“Un corpo in vendita: la violenza sulle donne e i media”con l’attrice Claudia Mori, Stefano Di Traglia – Responsabile della comunicazione del Pd, Marco Pontecorvo – regista figlio d’Arte, Marina Magistrelli – avvocato e senatrice del Partito Democratico. Incipit del dibattito tutto incentrato sulla polemica relativa alla fiction, o meglio a quello che avrebbe dovuto essere un ciclo di film prodotti da Claudia Mori con la sua casa di produzione Ciao Ragazzi, in co-produzione con Rai Fiction. Si tratta di quattro film che raccontano storie di donne vittime di violenza: “Troppo amore” firmato da Liliana Cavani incentrato sullo stalking, “La fuga di Teresa” di Margarethe Von Trotta, con la sceneggiatura di Andrea Purgatori, sulla violenza familiare, “Il segreto del web”, con la regia di Marco Pontecorvo, che affronta il tema dell’esibizione del proprio corpo a pagamento sul web e “Helena e Glory”, dello stesso regista, sullo sfruttamento della prostituzione dell’Est.
Un prodotto televisivo che non solo è stato ridotto di due episodi (i film avrebbero dovuto essere 6), ma è anche oggetto di un imbarazzante silenzio portato avanti dai vertici RAI sulla sua collocazione nel palinsesto annuale della rete, con una forte possibilità di slittamento di ben un anno. “Non sono molto convinta di questa scelta” dichiara l’attrice, “se fossi stata nei vertici Rai avrei gestito la questione diversamente, visto che si tratta di un prodotto di altissimo livello.”
La visione del trailer del film, proiettato in Piazza, porta a domandarsi sulla vera natura del paese che appare come un paese violento. “Assolutamente si”, conferma l’avvocato Magistrelli. E porta delle cifre: “il 20% della popolazione italiana è stata oggetto di stalking, ogni due giorni una donna muore per una violenza subita.
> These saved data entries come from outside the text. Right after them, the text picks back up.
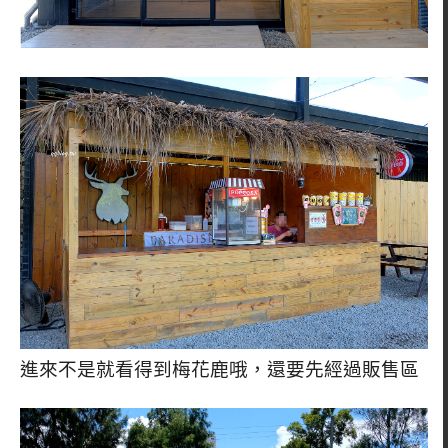
進來不是就看得到梅花鹿哦，還要先經過販售區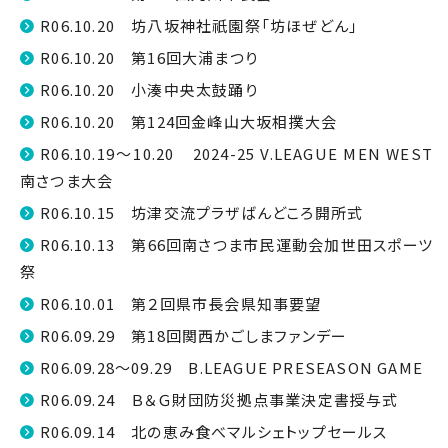
R06.10.20 坊八坂神社祇園祭「坊ほぜどん」
R06.10.20 第16回大浦まつり
R06.10.20 小湊中央太鼓踊り
R06.10.20 第124回金峰山大坂相撲大会
R06.10.19～10.20 2024-25 V.LEAGUE MEN WEST
南さつま大会
R06.10.15 坊津交流プラザばんどころ開所式
R06.10.13 第66回南さつま市民運動会加世田スポーツ
祭
R06.10.01 第２回県市長会県知事要望
R06.09.29 第18回関西かごしまファンデー
R06.09.28～09.29 B.LEAGUE PRESEASON GAME
R06.09.24 Ｂ＆Ｇ財団防災拠点事業決定書授与式
R06.09.14 北の恵み食べマルシェトップセールス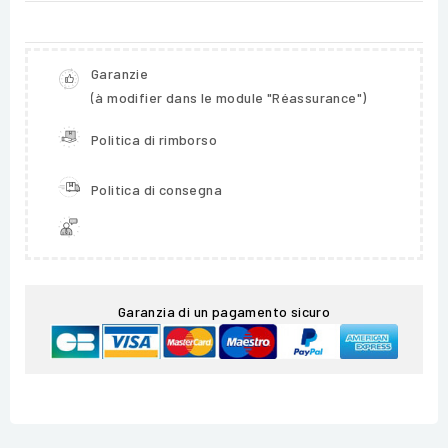
Garanzie
(à modifier dans le module "Réassurance")
Politica di rimborso
Politica di consegna
Garanzia di un pagamento sicuro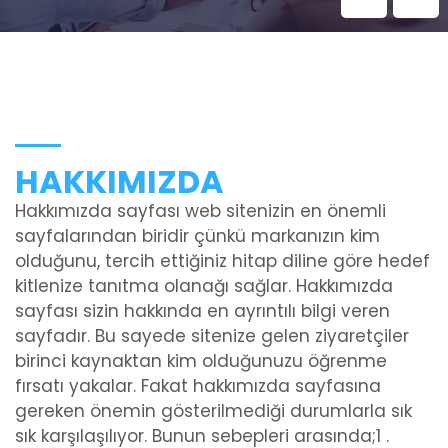
HAKKIMIZDA
Hakkımızda sayfası web sitenizin en önemli
sayfalarından biridir çünkü markanızın kim
olduğunu, tercih ettiğiniz hitap diline göre hedef
kitlenize tanıtma olanağı sağlar. Hakkımızda
sayfası sizin hakkında en ayrıntılı bilgi veren
sayfadır. Bu sayede sitenize gelen ziyaretçiler
birinci kaynaktan kim olduğunuzu öğrenme
fırsatı yakalar. Fakat hakkımızda sayfasına
gereken önemin gösterilmediği durumlarla sık
sık karşılaşılıyor. Bunun sebepleri arasında;1 .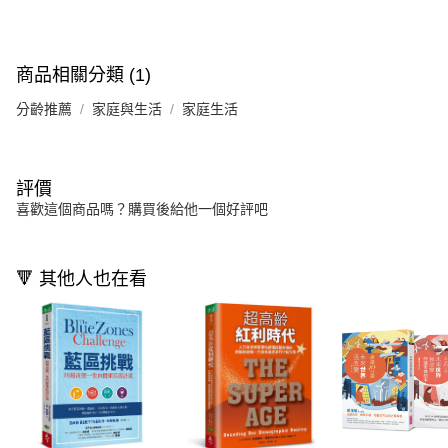
商品相關分類 (1)
分齡推薦
家庭與生活
家庭生活
評價
喜歡這個商品嗎？購買後給他一個好評吧
🔻 其他人也在看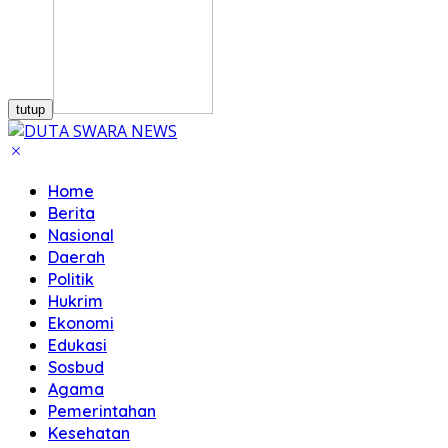
tutup
Home
Berita
Nasional
Daerah
Politik
Hukrim
Ekonomi
Edukasi
Sosbud
Agama
Pemerintahan
Kesehatan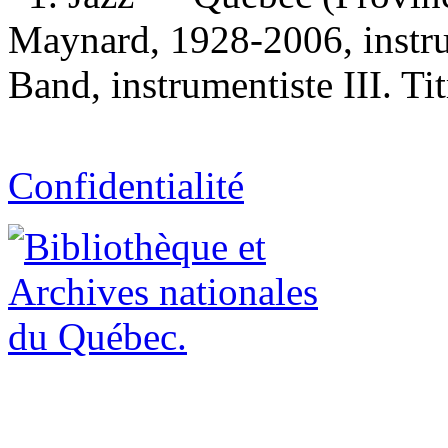
Maynard, 1928-2006, instr
Band, instrumentiste III. Tit
Confidentialité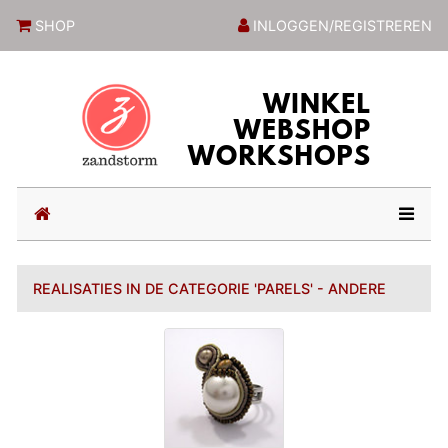
ZandstormShop
SHOP
INLOGGEN/REGISTREREN
(current)
REALISATIES IN DE CATEGORIE 'PARELS' - ANDERE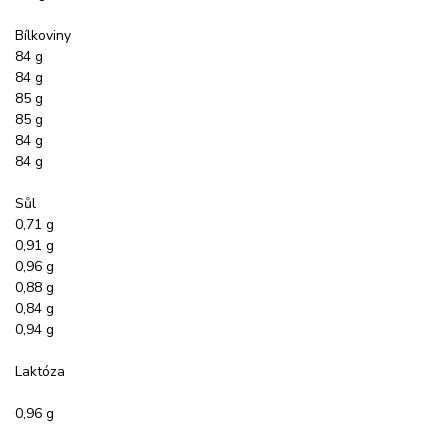
Bílkoviny
84 g
84 g
85 g
85 g
84 g
84 g
Sůl
0,71 g
0,91 g
0,96 g
0,88 g
0,84 g
0,94 g
Laktóza
0,96 g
E il 90% delle vittime conosceva l’aggressore.” Di buono però c’è che “lo stato e la legislazione italiana sono capaci di tutelare veramente le persone che hanno il coraggio di denunciare queste violenze”.
Pontecorvo tornando alla presentazione del suo lavoro ha definito comunque buono il clima sul set, in cui il tema coraggioso proposto è stato accolto da tutti gli attori, che hanno creduto fin da subito al progetto. “I film prodotti sono ottimi, e se ne è accorta anche la RAI, che come noi è rimasta contenta”.
La discussione sarà d’ora in avanti monopolizzata dalla questione RAI e i requisiti ritenuti auspicabili per un servizio pubblico di qualità. Di Traglia e la Mori si fanno voce di una diffusa preoccupazione relativa alla televisione di stato, definito “un servizio pubblico che rischia di essere senza pubblico, che commette un suicido lasciando scappare le sue migliori personalità. ” Insomma una televisione che aveva coraggio di osare e mandare in onda nuovi format e contenuti e che invece oggi da risposte vaghe, come quelle che ha ricevuto la produttrice: “non so se possiamo mandare in onda questa cosa, le faremo sapere”. Marina Magistrelli definisce l’industria tv un’industria che torna indietro, e quella dell’informazione come un insieme di meccanismi che distorcono e mistificano la realtà.
“Questo binomio ci cambia la vita in peggio”. Ma il paese secondo Di Traglia “è in grado di reagire, e in parte lo ha fatto: non si fa più tanto abbindolare da tg di partito e notizie inverosimili. Serve però maggiore partecipazione di tutti, non per forza all’interno di un partito ma sfruttando le numerose occasioni che la società offre”.
Il messaggio conclusivo lanciato dagli ospiti del dibattito verte essenzialmente su pochi ma significativi punti.
Claudia Mori auspica un mondo femminile che riesca a volersi bene, e una tv di stato finalmente libera dai meccanismi politici, con il coraggio e l’abilità di trattare al meglio anche i temi più spinosi e significati della nostra società. Idea fortemente appoggiata da Di Traglia e Magistrelli, che si auspica inoltre un ritorno all’impiego di risorse non solo finanziarie nel settore dell’innovazione tecnologica. “Speriamo si volti pagina”.